■ **Provided data**
=======

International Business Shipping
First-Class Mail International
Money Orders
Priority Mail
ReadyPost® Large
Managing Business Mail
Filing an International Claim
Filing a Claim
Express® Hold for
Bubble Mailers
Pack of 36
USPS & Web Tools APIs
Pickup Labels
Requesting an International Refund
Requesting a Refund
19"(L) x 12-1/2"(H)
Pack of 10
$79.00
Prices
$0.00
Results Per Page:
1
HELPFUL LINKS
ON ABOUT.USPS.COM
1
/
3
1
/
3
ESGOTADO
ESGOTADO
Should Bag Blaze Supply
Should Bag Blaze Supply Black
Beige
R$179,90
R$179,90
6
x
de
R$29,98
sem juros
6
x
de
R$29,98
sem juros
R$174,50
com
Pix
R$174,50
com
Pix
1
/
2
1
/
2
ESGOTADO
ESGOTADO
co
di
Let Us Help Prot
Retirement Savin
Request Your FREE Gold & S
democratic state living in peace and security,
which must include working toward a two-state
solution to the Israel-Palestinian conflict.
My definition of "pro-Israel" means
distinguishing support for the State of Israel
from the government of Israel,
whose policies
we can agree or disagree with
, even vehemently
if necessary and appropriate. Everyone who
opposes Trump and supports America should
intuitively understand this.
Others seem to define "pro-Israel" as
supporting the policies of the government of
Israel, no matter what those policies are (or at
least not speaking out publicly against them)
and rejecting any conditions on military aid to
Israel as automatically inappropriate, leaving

=======

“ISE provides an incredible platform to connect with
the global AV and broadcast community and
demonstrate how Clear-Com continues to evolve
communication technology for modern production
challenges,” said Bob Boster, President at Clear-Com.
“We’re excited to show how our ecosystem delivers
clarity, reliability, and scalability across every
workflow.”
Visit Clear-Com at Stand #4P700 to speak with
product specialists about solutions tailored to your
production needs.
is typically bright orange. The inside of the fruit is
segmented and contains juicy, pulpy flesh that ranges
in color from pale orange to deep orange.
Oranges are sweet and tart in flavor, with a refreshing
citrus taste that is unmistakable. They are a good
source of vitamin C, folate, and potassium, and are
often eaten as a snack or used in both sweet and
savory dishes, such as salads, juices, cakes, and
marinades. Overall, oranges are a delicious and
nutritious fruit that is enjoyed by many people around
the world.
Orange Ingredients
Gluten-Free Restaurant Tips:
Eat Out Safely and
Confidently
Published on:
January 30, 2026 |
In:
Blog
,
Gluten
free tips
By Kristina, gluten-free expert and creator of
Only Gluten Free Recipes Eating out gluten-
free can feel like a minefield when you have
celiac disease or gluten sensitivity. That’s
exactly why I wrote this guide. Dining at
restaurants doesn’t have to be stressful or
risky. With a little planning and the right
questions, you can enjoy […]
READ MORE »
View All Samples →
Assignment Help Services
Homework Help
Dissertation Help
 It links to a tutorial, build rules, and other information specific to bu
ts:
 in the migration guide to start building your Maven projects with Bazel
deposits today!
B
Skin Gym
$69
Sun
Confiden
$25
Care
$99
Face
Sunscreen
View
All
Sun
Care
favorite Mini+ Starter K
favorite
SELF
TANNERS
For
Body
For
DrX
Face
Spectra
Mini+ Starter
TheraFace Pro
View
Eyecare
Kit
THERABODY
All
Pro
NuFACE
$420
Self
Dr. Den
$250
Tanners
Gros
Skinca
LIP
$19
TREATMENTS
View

=======

■ **Task details**
Your answer should consist of each line above in which "Starter" appears.

■ **Problem solution**
favorite Mini+ Starter K
Mini+ Starter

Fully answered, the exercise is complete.